- _Activity_: As an exercise in exact copying, transcribe the lines below from the one holding "et Started On Your Project Without" through the last, with both ends included and pictures left out.

- _Material to process_:
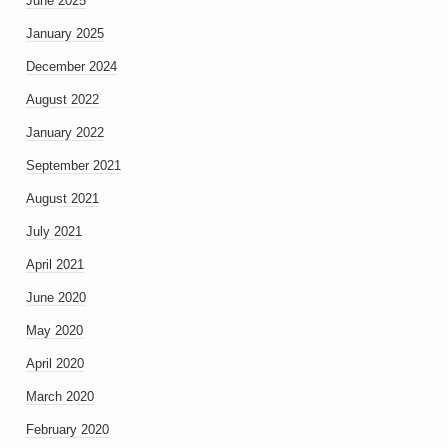
June 2025
January 2025
December 2024
August 2022
January 2022
September 2021
August 2021
July 2021
April 2021
June 2020
May 2020
April 2020
March 2020
February 2020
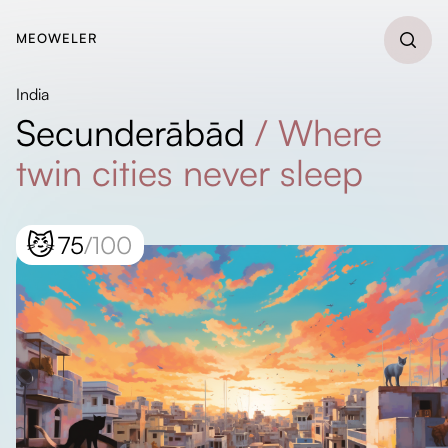
MEOWELER
India
Secunderābād
/
Where
twin cities never sleep
😼
75
/100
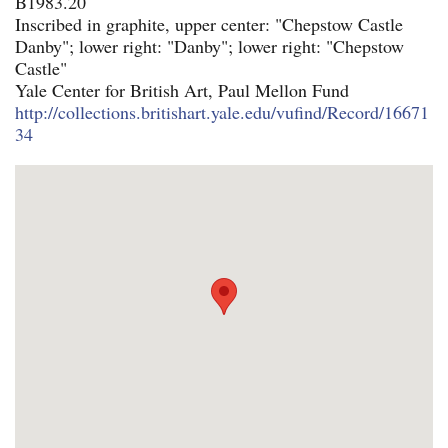
B1983.20
Inscribed in graphite, upper center: "Chepstow Castle
Danby"; lower right: "Danby"; lower right: "Chepstow
Castle"
Yale Center for British Art, Paul Mellon Fund
http://collections.britishart.yale.edu/vufind/Record/16671
34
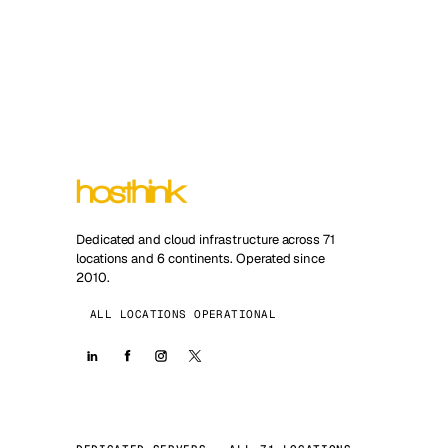
Dedicated and cloud infrastructure across 71
locations and 6 continents. Operated since
2010.
ALL LOCATIONS OPERATIONAL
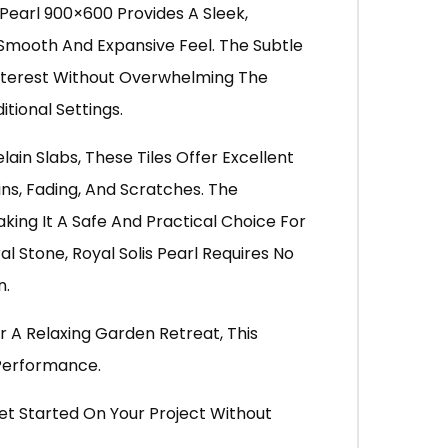
Pearl 900×600 Provides A Sleek,
Smooth And Expansive Feel. The Subtle
 Interest Without Overwhelming The
tional Settings.
in Slabs, These Tiles Offer Excellent
ins, Fading, And Scratches. The
king It A Safe And Practical Choice For
al Stone, Royal Solis Pearl Requires No
n.
r A Relaxing Garden Retreat, This
 Performance.
et Started On Your Project Without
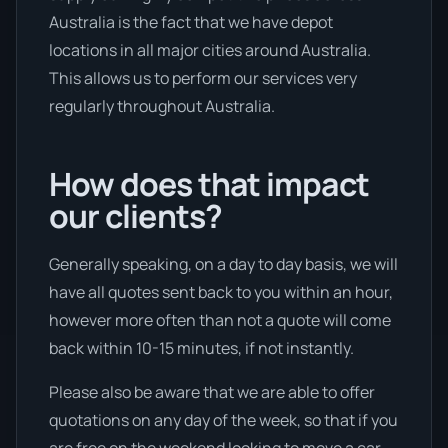
Australia is the fact that we have depot
locations in all major cities around Australia.
This allows us to perform our services very
regularly throughout Australia.
How does that impact
our clients?
Generally speaking, on a day to day basis, we will
have all quotes sent back to you within an hour,
however more often than not a quote will come
back within 10-15 minutes, if not instantly.
Please also be aware that we are able to offer
quotations on any day of the week, so that if you
are free on the weekend looking to move a car,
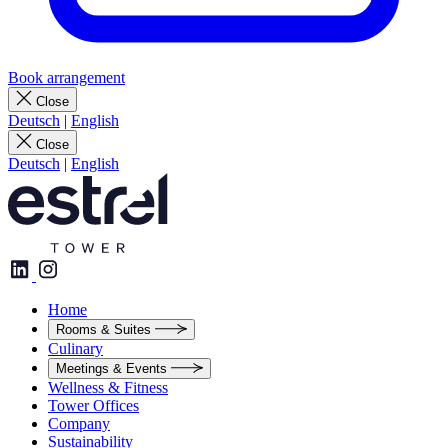
Book arrangement
Close
Deutsch
|
English
Close
Deutsch
|
English
Home
Rooms & Suites
Culinary
Meetings & Events
Wellness & Fitness
Tower Offices
Company
Sustainability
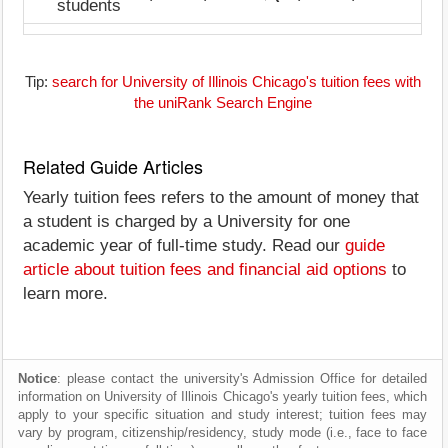
students
Tip:
search for University of Illinois Chicago's tuition fees with
the uniRank Search Engine
Related Guide Articles
Yearly tuition fees refers to the amount of money that
a student is charged by a University for one
academic year of full-time study. Read our
guide
article about tuition fees and financial aid options
to
learn more.
Notice
: please contact the university's Admission Office for detailed
information on University of Illinois Chicago's yearly tuition fees, which
apply to your specific situation and study interest; tuition fees may
vary by program, citizenship/residency, study mode (i.e., face to face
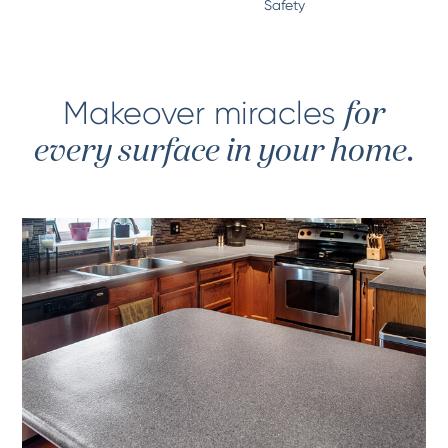
Safety
Makeover miracles
for
every surface in your home.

- _Exercise answer_:
et Started On Your Project Without
Australia is the fact that we have depot
locations in all major cities around Australia.
This allows us to perform our services very
regularly throughout Australia.
How does that impact
our clients?
Generally speaking, on a day to day basis, we will
have all quotes sent back to you within an hour,
however more often than not a quote will come
back within 10-15 minutes, if not instantly.
Please also be aware that we are able to offer
quotations on any day of the week, so that if you
are free on the weekend looking to move a car,
Book arrangement
Close
Deutsch
|
English
Close
Deutsch
|
English
Home
Rooms & Suites
Culinary
Meetings & Events
Wellness & Fitness
Tower Offices
Company
Sustainability
students
Tip:
search for University of Illinois Chicago's tuition fees with
the uniRank Search Engine
Related Guide Articles
Yearly tuition fees refers to the amount of money that
a student is charged by a University for one
academic year of full-time study. Read our
guide
article about tuition fees and financial aid options
to
learn more.
Notice
: please contact the university's Admission Office for detailed
information on University of Illinois Chicago's yearly tuition fees, which
apply to your specific situation and study interest; tuition fees may
vary by program, citizenship/residency, study mode (i.e., face to face
Safety
Makeover miracles
for
every surface in your home.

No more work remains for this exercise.